• In South Africa, only 6 per cent will have made enough money to retire comfortably
The other day here in Cape Town, there were celebrations after a 75-year-old woman flew back into the city having graduated with a Master’s degree in Education from a university in a neighbouring province.
I joined the celebrations when I heard that the woman had set her sights on enrolling for a PhD and was already hitting up donors for funds.
If I had wheelbarrows full of money, this is exactly the sort of person I would seek out to fund.
I can imagine several people who may have had to defer their dreams of a university education because life got in the way, but who never lost sight of the dream to return to their path.
Can you imagine the feeling when all your agemates are retiring, to be heading out to conquer academia alongside your grandchildren?
Anyway, I was thinking about people and the age at which they achieve certain goals and ambitions this week, when I heard from an old friend out of the blue.
As we caught up with each other’s news, he mentioned that he was hoping to call it quits, as far as working for a living is concerned, in the next couple of years.
My friend is an American and has spent much of his working life working as an expatriate for various INGOs (international NGOs), making what many Kenyans at least would consider a pretty penny.
I was happy to hear my friend’s news, but I couldn’t help but feel a twinge of envy about his retirement plans. Because truth be told, as my recently repeated post on Facebook said: “I keep hearing people talk about what they are going to do when they retire. I’m going to have to work right up to lunch on the day of my funeral.”
Seriously, as much as I love what I do, if I had given any thought to retirement when I was younger, I really might have taken up a less interesting but more financially rewarding way to fill the days of my life.

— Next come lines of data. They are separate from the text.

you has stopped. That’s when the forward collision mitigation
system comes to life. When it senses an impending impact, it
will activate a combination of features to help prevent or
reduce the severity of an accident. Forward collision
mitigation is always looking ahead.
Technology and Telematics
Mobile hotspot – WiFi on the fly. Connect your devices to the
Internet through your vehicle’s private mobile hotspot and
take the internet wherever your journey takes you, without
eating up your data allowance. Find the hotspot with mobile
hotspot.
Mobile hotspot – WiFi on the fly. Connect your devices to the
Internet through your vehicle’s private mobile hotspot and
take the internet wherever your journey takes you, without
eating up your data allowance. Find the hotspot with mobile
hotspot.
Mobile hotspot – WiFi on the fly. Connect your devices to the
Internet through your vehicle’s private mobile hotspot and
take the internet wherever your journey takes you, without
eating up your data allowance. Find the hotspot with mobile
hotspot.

My journalism tutor tried to tell us, his students, that if they were hoping to make lots of money, they were in the wrong profession.
On the other hand, many of us who see journalism as a vocation and not just another job or a stepping stone to other fields have probably largely made peace with the fact that our career path is not strewn with gold. We can only hope that we have enough put aside to get by when the time comes.
This talk of retirement reminds me about President Daniel Arap Moi and the irony of IMF’s structural reforms. Despite having come into office aged a relatively youthful 54 years, one of the first things he was forced to push through in the early 1980s was to lower the civil service retirement age from 60 to 55.
This move, which was only reversed in 2009, proved horribly unpopular with civil servants, and I’ve always thought was one of the spurs that caused the civil service to lose its shine and also for increased volumes of corruption across the service.
Suddenly, people who had been happy to serve their country needed to serve themselves with public funds.
There had been corruption in the civil service all along, but I think after this announcement, it rose by quite a few notches, to the point where some of Kenya’s wealthiest people for quite some time afterwards were former civil servants.
Here in South Africa, it has recently emerged that according to the national treasury, only 6 per cent of the population will have accumulated enough money to retire comfortably, without having to sacrifice their standard of living.
This number is incredibly low, and what it implies is that more than 90 per cent of the population will have to rely on the state or family/friends for financial support post-retirement. A sobering thought, if ever one was needed.
This situation is helped along by an increase in longevity as a result of better health and diet. You might say it is the downside to living longer.